After Kurt and Starchild make peace, Becky shows Blaine a picture of Starchild pecking Kurt on the cheek and he tries to downplay his annoyance. This seems to foreshadow an upcoming “Blaine is jealous of Starchild!!” story line. I am, in all sincerity, no longer sure whether the Glee writers know that it is possible for relationships to have issues that have absolutely nothing to do with real or perceived infidelity. Here is a free list of obstacles Kurt and Blaine could face that have nothing to do with that: the stress of planning a wedding, the adjustment period after moving in together, the financial crunch of trying to get by in the city, a neighborhood garbage truck that’s too loud, a Fire Island summer share that’s only available mid-week, an apartment that does not allow spontaneous musical numbers after 10 p.m., a fire that destroys all of Blaine’s bow ties but none of Kurt’s scarves, a Sharknado. Help yourselves, writers.
Back at McKinley, Tina and Artie are at each other’s throats as they wait to hear who the class valedictorian will be. (Since I’ve never seen either of them doing anything remotely resembling schoolwork, I vote for Blaine, who I once saw reading a Goosebumps book in the library.) Principal Sylvester requires them to do a speech-off, which is, of course, preceded by a sing-off in the choir room.
It’s not a ground-breaking story line. But it worked. I felt for Artie and for Tina. I felt for Blaine, who really is sorry to always “get things handed” to him. And I loved that the three of them, heads put together, find Kelly Clarkson to be the best solution to any given problem, because Kelly Clarkson solves everything. All of this is to say: I don’t hate Glee. I miss Glee. And I saw a tiny bit of the Glee I miss in the moments that unfolded in the choir room this week. Artie and Tina’s legitimate belief that a sing-off could solve all of their problems. The small stakes but legitimate horror that unfolds when Tina pushes Artie out of his wheelchair. The belief that “Breakway” is, like, about us, guys. The easy camaraderie between the kids, found in Sam and Ryder’s hand-clapping game, the way Marley and Kitty laugh with each other, and the simple fact that Unique is present and allowed to be who she is.

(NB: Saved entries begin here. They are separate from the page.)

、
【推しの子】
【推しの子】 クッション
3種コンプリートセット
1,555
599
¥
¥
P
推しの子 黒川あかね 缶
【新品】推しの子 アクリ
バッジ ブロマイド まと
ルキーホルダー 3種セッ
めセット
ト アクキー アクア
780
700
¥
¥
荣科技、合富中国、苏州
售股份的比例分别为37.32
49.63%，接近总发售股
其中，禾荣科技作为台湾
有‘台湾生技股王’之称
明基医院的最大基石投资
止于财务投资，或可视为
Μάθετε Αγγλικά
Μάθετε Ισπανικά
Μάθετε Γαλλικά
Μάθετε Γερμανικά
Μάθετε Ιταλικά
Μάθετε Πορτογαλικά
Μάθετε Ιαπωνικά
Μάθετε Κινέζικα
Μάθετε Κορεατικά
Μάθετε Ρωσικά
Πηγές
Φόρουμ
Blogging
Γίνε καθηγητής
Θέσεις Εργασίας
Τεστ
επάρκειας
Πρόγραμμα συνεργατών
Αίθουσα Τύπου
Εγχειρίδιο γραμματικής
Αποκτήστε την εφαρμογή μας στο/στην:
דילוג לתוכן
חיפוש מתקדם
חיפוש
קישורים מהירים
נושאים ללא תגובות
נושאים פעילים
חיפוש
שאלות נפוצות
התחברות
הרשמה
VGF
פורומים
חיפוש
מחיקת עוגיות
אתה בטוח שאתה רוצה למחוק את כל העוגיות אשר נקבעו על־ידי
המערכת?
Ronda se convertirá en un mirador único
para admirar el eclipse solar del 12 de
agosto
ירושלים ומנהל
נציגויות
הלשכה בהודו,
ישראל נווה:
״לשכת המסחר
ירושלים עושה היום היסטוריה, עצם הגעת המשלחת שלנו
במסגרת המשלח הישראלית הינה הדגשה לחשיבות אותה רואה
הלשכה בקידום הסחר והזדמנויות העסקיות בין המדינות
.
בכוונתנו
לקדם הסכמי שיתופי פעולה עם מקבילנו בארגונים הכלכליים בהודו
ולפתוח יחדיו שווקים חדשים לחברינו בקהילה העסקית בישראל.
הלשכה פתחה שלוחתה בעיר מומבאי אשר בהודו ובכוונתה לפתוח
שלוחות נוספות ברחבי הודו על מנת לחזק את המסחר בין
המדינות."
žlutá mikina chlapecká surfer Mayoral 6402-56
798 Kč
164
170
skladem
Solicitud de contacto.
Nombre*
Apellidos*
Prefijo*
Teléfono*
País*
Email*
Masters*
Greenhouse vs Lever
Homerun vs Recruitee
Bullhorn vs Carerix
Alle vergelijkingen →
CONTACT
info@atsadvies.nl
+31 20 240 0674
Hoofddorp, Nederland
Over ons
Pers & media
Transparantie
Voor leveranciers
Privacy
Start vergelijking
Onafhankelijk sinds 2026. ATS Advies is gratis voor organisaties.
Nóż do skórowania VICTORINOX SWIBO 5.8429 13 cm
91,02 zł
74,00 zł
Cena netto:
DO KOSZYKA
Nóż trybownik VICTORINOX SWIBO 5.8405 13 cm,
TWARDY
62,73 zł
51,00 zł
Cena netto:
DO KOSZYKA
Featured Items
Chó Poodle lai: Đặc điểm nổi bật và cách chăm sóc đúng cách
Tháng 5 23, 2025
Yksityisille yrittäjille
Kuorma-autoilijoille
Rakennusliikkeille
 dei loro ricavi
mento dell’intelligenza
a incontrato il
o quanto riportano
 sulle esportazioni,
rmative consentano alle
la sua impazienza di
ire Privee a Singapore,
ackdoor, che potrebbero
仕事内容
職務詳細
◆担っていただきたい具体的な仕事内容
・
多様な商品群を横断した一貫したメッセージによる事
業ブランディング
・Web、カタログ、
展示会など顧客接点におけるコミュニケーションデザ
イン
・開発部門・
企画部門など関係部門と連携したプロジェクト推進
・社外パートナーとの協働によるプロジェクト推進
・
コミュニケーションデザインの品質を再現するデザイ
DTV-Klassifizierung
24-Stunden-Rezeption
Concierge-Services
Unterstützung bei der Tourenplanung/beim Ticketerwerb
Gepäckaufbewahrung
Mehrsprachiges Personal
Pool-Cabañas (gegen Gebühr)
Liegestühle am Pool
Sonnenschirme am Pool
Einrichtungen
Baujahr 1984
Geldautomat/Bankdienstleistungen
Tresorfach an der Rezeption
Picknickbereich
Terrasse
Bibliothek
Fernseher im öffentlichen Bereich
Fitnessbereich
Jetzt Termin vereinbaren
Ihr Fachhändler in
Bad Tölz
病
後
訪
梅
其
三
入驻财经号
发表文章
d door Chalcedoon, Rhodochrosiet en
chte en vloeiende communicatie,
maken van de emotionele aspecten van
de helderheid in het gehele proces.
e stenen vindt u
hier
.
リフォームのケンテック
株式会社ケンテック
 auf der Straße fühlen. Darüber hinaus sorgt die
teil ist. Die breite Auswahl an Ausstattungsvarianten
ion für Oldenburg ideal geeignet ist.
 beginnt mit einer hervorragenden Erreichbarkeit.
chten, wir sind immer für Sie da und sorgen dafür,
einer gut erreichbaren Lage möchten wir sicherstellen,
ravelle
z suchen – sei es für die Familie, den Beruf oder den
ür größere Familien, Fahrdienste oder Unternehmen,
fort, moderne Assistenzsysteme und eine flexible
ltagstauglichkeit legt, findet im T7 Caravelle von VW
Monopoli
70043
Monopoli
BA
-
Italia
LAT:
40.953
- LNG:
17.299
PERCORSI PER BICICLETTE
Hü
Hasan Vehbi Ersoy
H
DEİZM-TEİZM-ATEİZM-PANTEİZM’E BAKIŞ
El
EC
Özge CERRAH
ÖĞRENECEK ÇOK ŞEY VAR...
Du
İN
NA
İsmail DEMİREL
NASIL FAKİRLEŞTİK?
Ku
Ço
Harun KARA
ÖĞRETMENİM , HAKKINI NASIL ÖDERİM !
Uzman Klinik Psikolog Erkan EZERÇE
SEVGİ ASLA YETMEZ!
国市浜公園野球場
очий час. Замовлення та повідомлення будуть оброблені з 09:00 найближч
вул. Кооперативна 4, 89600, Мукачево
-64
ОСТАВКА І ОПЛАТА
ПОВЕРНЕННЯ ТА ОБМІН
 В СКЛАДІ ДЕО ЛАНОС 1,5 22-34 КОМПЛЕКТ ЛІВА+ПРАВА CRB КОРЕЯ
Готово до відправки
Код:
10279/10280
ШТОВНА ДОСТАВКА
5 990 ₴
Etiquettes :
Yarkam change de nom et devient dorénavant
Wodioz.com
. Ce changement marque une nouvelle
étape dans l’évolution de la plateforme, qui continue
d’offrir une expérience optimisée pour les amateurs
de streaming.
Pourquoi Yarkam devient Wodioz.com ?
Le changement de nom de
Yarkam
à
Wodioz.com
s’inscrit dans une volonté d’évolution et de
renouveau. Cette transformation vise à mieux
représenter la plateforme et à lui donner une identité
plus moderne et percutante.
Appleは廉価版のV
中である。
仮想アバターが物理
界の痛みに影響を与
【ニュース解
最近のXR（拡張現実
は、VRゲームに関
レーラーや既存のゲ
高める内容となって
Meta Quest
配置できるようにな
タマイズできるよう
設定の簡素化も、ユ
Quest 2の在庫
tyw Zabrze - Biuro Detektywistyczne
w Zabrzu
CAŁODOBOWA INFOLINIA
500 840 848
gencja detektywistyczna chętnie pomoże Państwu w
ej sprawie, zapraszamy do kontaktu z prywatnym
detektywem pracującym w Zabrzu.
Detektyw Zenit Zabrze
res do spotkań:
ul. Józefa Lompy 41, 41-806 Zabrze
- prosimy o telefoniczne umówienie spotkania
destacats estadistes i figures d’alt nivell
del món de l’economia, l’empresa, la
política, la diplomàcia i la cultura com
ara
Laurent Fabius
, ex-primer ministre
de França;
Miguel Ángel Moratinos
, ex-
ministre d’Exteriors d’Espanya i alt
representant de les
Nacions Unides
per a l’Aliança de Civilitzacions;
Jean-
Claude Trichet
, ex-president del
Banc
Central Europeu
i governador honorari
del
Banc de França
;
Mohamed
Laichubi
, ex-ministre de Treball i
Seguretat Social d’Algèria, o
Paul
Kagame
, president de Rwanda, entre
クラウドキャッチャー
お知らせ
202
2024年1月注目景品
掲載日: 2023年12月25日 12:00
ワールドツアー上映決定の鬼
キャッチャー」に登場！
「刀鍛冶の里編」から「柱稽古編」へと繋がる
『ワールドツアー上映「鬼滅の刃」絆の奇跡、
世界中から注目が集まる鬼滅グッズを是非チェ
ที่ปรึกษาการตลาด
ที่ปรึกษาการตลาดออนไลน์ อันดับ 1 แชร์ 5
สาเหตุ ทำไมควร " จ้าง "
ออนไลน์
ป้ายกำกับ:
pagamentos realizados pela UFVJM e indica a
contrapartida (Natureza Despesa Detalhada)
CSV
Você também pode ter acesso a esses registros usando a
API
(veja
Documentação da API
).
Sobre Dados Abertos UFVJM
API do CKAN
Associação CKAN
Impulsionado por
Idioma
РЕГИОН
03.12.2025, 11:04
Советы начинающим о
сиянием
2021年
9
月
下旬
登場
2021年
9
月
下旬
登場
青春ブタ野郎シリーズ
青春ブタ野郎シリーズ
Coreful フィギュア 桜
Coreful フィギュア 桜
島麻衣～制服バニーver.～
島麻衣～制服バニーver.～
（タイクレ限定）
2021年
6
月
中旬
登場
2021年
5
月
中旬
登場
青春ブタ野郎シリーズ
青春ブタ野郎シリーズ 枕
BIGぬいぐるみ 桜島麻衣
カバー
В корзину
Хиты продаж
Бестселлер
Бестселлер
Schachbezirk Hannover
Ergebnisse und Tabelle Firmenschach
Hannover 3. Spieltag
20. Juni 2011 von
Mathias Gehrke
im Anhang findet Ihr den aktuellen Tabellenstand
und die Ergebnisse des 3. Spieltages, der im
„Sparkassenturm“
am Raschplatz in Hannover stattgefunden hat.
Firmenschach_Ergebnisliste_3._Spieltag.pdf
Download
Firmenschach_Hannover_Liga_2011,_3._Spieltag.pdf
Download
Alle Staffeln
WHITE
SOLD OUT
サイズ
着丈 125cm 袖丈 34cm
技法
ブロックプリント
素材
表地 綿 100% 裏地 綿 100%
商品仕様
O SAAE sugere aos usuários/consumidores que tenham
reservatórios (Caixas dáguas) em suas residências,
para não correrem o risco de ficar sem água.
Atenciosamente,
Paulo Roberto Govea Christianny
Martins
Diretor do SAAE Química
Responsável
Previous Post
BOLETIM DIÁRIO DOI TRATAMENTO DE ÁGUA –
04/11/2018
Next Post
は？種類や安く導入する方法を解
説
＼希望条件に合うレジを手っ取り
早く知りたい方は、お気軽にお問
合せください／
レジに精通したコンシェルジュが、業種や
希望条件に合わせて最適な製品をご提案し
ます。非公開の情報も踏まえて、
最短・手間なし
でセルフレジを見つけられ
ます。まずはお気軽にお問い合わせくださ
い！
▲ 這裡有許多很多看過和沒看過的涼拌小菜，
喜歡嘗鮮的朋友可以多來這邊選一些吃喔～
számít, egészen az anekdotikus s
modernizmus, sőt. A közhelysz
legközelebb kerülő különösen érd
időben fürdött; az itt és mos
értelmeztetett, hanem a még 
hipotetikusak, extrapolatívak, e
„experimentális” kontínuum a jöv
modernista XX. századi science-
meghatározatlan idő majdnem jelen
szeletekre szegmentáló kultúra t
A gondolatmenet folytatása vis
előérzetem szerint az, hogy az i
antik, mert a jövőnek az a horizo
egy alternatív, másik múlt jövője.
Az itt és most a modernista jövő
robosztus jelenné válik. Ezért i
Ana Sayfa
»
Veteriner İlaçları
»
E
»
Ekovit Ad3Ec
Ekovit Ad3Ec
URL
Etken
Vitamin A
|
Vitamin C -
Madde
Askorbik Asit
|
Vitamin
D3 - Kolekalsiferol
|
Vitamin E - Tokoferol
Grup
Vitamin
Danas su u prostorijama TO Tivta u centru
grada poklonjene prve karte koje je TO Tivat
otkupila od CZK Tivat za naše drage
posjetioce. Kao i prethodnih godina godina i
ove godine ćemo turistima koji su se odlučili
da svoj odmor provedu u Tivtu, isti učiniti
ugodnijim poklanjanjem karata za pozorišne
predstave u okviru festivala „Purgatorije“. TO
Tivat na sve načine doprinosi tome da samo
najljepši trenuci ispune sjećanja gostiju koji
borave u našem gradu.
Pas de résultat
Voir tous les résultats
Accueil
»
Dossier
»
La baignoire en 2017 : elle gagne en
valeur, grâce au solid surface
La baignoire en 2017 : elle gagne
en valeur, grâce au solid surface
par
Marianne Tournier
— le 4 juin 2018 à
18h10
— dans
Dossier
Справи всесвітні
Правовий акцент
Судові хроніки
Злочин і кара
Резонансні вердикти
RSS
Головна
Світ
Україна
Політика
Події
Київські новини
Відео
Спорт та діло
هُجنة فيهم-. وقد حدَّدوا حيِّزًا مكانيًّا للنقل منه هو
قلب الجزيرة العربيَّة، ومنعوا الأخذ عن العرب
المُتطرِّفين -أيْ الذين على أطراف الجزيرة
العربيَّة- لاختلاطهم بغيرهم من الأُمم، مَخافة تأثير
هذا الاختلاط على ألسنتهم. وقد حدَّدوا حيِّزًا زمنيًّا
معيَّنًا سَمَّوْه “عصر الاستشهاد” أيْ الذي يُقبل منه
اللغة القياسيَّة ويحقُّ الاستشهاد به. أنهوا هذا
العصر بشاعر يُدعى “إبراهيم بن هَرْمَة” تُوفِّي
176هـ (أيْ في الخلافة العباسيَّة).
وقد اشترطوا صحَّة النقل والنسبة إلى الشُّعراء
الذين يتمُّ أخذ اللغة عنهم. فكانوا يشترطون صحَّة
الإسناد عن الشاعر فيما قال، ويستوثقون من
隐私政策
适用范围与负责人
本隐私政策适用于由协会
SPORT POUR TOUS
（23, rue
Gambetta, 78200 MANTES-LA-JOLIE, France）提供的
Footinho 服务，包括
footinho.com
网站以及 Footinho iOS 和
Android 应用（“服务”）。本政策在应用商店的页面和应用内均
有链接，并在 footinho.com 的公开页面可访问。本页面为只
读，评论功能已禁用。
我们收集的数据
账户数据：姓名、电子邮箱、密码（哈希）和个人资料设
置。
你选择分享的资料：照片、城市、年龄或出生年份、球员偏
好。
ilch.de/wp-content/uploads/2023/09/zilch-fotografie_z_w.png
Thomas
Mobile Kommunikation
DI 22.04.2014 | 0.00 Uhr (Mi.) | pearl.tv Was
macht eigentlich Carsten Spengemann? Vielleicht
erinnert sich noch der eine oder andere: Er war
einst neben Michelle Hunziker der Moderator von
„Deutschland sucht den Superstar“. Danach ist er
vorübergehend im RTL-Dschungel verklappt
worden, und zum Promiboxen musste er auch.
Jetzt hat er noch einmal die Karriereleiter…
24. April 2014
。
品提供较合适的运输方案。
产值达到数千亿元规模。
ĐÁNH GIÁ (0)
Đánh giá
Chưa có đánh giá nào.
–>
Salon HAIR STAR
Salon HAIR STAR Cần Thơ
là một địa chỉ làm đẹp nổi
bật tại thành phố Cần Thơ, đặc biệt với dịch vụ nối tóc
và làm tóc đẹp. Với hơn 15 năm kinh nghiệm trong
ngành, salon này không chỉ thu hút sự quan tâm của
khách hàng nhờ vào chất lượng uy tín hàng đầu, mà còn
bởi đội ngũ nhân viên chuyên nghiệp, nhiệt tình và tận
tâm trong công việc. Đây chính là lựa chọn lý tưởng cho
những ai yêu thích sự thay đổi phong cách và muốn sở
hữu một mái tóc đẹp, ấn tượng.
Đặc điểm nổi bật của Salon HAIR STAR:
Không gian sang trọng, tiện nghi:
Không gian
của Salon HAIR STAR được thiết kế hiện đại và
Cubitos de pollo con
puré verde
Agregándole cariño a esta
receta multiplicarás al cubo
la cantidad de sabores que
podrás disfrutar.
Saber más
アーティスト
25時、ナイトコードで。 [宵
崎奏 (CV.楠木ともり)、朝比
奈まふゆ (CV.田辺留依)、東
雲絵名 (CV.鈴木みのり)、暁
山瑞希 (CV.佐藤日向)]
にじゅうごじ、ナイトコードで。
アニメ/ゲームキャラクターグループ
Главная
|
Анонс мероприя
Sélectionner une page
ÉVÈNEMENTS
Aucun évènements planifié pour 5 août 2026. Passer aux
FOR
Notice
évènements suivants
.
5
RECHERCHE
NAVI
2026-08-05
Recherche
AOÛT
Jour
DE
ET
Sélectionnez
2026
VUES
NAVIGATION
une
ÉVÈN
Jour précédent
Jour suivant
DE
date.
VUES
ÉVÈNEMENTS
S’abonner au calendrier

And of course — of course — the New New Directions are finally hitting their stride now that Glee has announced it will be moving to New York permanently. There will be lots more to say about that transition as it continues to unfold and as spoilers and speculation become reality. But it’s a shame – an understandable shame, but a shame nonetheless — that the show will be abandoning this little unit of New New Directions. They’ve only just become a crew worth rooting for.